A youth vaping curriculum is making a difference.
Youth vaping is a public health threat.
Evidence shows that vaping, or the use of electronic cigarettes, can damage the lungs and harm brain development. Vaping makes young people more vulnerable to nicotine addiction.
“Despite the known risks, we continue to see high rates of vaping among youth. This is likely due to the misconception that vaping is less harmful than traditional cigarettes,” said Renee Fogelberg, MD, clinical lead for tobacco cessation at Kaiser Permanente in Northern California. “The sweet flavors can entice youth to try vaping, and high doses of nicotine addict them — potentially for life.”
The 2023 National Youth Tobacco Survey results show more than 2.1 million students report using an e-cigarette in the past month. That’s not all: Close to 90% of youth e-cigarette users smoke flavored products.
Fortunately, e-cigarette use among high school students declined significantly between 2022 and 2023. Educational programs and other prevention efforts are showing signs of success.
Kaiser Permanente worked with nonprofit health organization Truth Initiative to produce a program called “Vaping: Know the Truth.” This national educational program encourages a vape-free life. The program also offers resources for young people who use e-cigarettes to help them quit.
“Teaching young people the facts about vaping nicotine empowers them to make better choices,” said Amy Taylor, Truth Initiative chief of community engagement. “We’re grateful that Kaiser Permanente is helping us reach more students, parents, and educators — so we can be a resource to help young people cope and quit.”
The interactive course takes 45 minutes to complete. Its lessons offer information on the harmful ingredients inside e-cigarettes.
The course shows how the tobacco industry targets young people through various marketing strategies. The lessons also cover how addictive nicotine is and the health risks of using vaping devices.

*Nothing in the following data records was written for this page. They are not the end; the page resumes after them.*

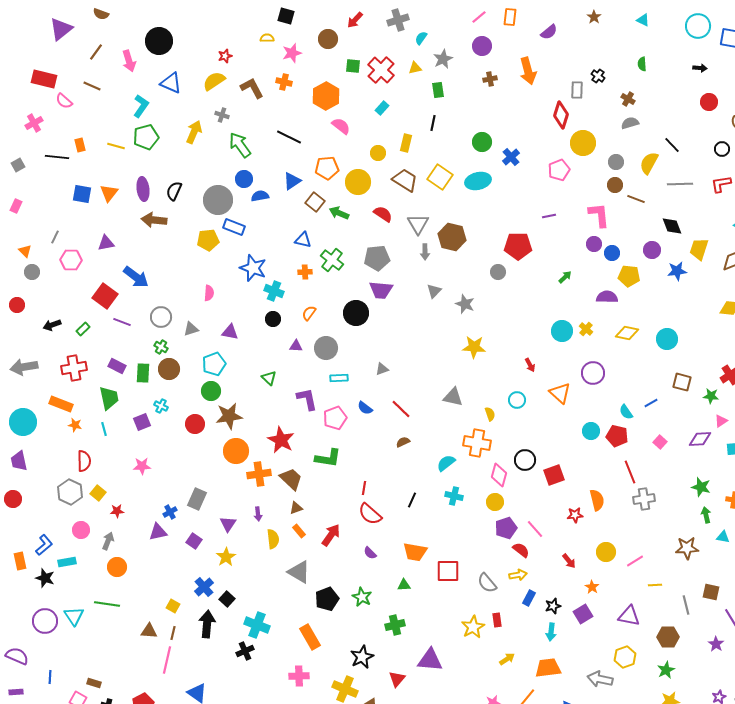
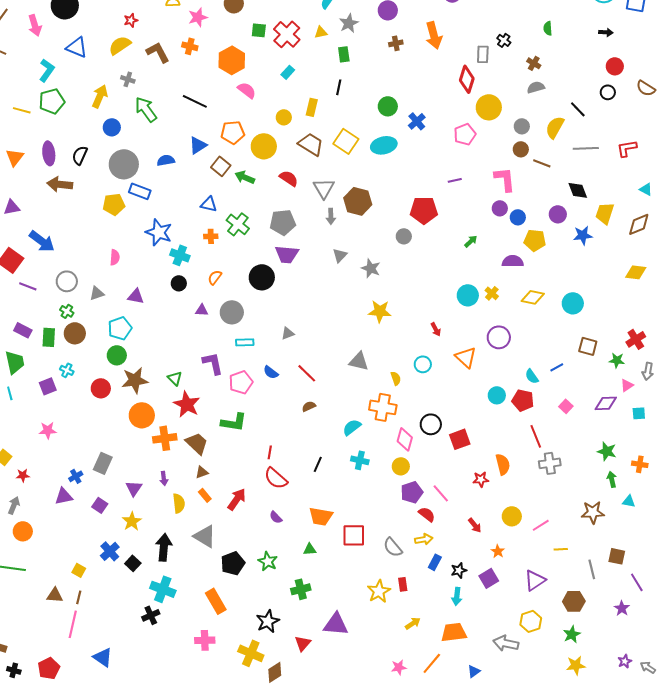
black circle: (722, 149) -> (608, 92), moved
blue circle: (244, 179) -> (112, 127), moved
green triangle: (269, 378) -> (175, 378), moved
purple triangle: (629, 616) -> (535, 580), turned -45
black arrow: (207, 624) -> (164, 547), moved

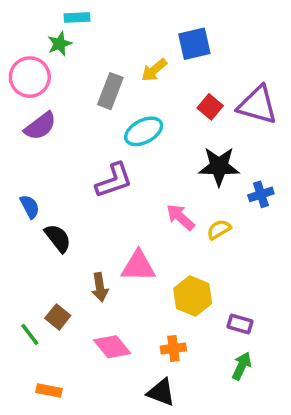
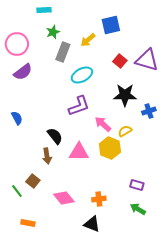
green star: (60, 44) -> (53, 32), moved
purple L-shape: (114, 180) -> (79, 106), moved
black semicircle: (58, 238) -> (55, 136), moved
brown arrow: (100, 287) -> (47, 156), moved
yellow hexagon: (193, 296) -> (110, 148), moved
green arrow: (242, 366) -> (138, 209), turned -84

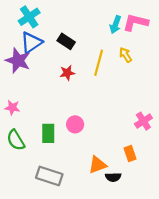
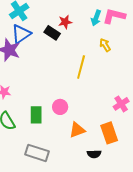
yellow line: (99, 63) -> (81, 67), moved
red star: (67, 73) -> (65, 22), moved
orange rectangle: (130, 154) -> (109, 133), size x1.5
orange triangle: (97, 165) -> (77, 130), moved

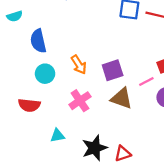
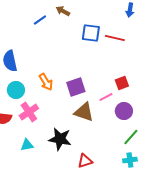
pink cross: (80, 101) -> (29, 112), moved
black star: (95, 148) -> (60, 139), moved, turned 30

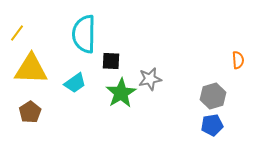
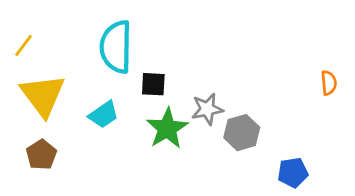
yellow triangle: (31, 69) -> (43, 95), turned 51
gray hexagon: (213, 96) -> (242, 133), moved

By the end of the 2023 to 2024 school year, close to 1 million students will have completed this program. That’s 1 in 15 high school students nationwide.
A middle school teacher in Colorado shared a student’s reaction to the online course. The student said, “I didn’t realize how dangerous … and what chemicals were in there. I’m not gonna touch one of those again.”
The educational program is helping students better understand the dangers of vaping. A study tested students’ e-cigarette knowledge before and after completing the “Vaping: Know the truth” course. On average, knowledge increased by about 15% after completing the curriculum.
This is compelling evidence that “Vaping: Know the Truth” is a powerful tool to prevent youth from vaping and encourage them to quit.
“Reaching 1 million students is a key milestone,” said Stephanie Ledesma, vice president of community health programs for Kaiser Permanente. “Ending the youth vaping epidemic takes a comprehensive approach. It starts with education in schools and public policy changes.”